Thereby, workability in an assembly step can be improved, enabling reduction of assembly
cost.
[0112] Moreover, as described above, with the automatic sliding door device 150, since the
outer peripheral portion of the curved portion 152 adheres to the inner circumference
of the grommet 154, infiltration of water or the like via the through hole 110 into
the inside of the door panel 14 can be prevented.
[0113] Furthermore, with the automatic sliding door device 150, since the curved portion
152 is covered with the cover 156, a foreign object can be prevented from touching
the curved portion 152 by means of the cover 156 (that is, the curved portion 152
can be protected by the cover 156).
[0114] Also, the curved portion 152 is a portion where the cover portion 62 is pulled out
from the protector 94, and by covering the curved portion 152 with the cover 156,
the external appearance of the door panel 14 can be improved.
<Third Embodiment>
[0115] Next is a description of a third embodiment of the present invention.
[0116] Fig. 17 is a vertical cross-sectional view showing a structure of a main part of
an automatic sliding door device 170 according to a third embodiment of the present
invention.
[0117] As shown in this figure, the automatic sliding door device 170 is provided with a
grommet 172. The grommet 172 overall has a cylindrical shape having a bottom, and
the size of the inner diameter thereof is approximately the same as that of the outer
diameter of a mold 158 described above, so that the mold 158 can be inserted into
the inside of the grommet 172. In this inserted state, the grommet 172 holds the mold
158 by its own elasticity.
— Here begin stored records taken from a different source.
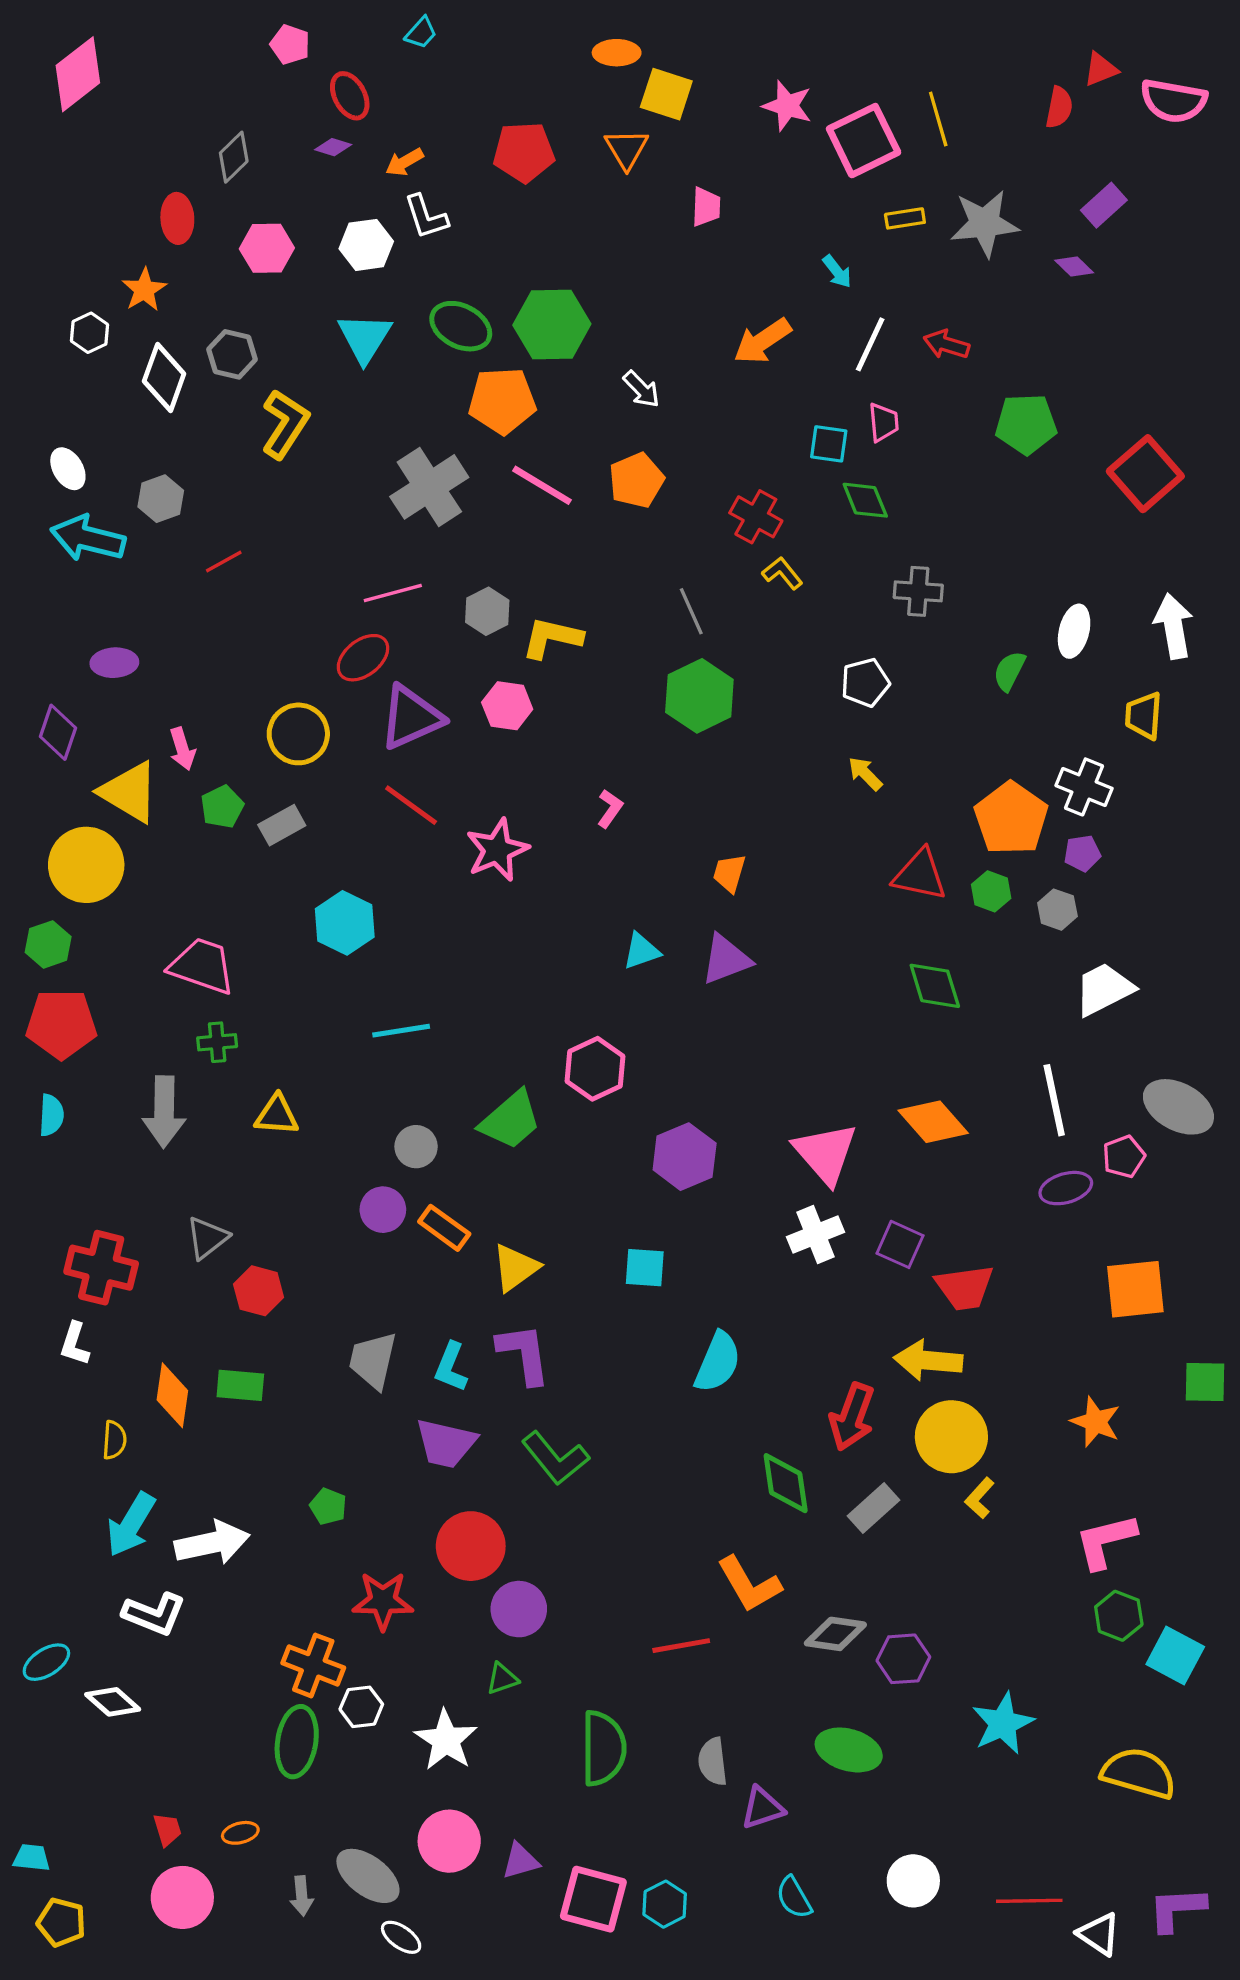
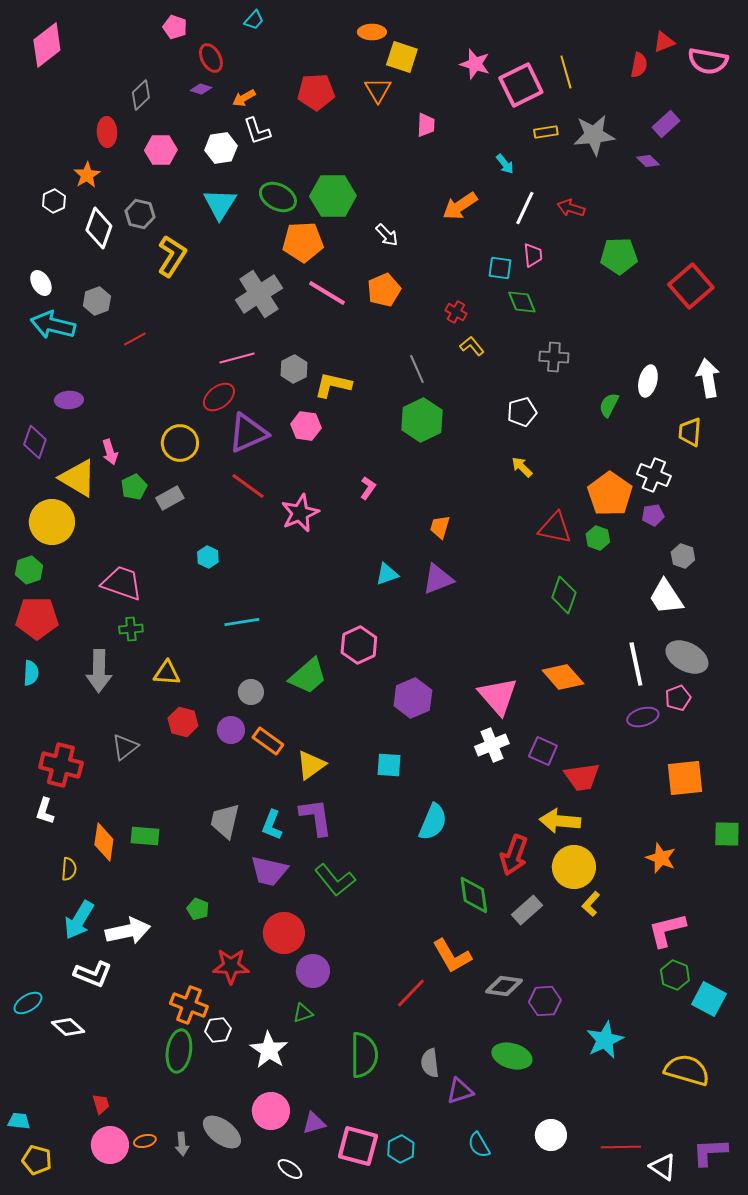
red cross: (756, 517) -> (456, 312), size x0.7
gray hexagon: (1057, 910) -> (683, 556), moved
cyan hexagon: (345, 923) -> (208, 557), size x0.6
green diamond: (935, 986) -> (564, 595), turned 36
white trapezoid: (1104, 989) -> (666, 597), turned -96
gray ellipse: (1178, 1107) -> (687, 657), moved
red hexagon: (259, 1291) -> (183, 722), moved
red line: (681, 1646) -> (411, 993), turned -36
orange ellipse: (240, 1833) -> (145, 1141), moved
white ellipse: (401, 1937) -> (290, 1169), moved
Also, an open end of the grommet 172 is extended outward
in the radial direction in a flanged state, and is fitted in an inner circumferential
portion of a through hole 110 in a state where it covers the inner circumferential
portion of the through hole 110.
[0118] With the present embodiment having the above-described structure, not only can the
effect described in the second embodiment described above be obtained, but in addition,
the mold 158 can be fixed to a door panel 14 in a stable state, since the grommet
172 holds the mold 158. Hence, play of the mold due to vibrations during traveling
of the vehicle 12 or at the time of opening/closing the door panel 14 can be prevented,
to thereby prevent disconnection of the leads 82 and 84.
<Fourth Embodiment>
[0119] Next is a description of a fourth embodiment of the present invention.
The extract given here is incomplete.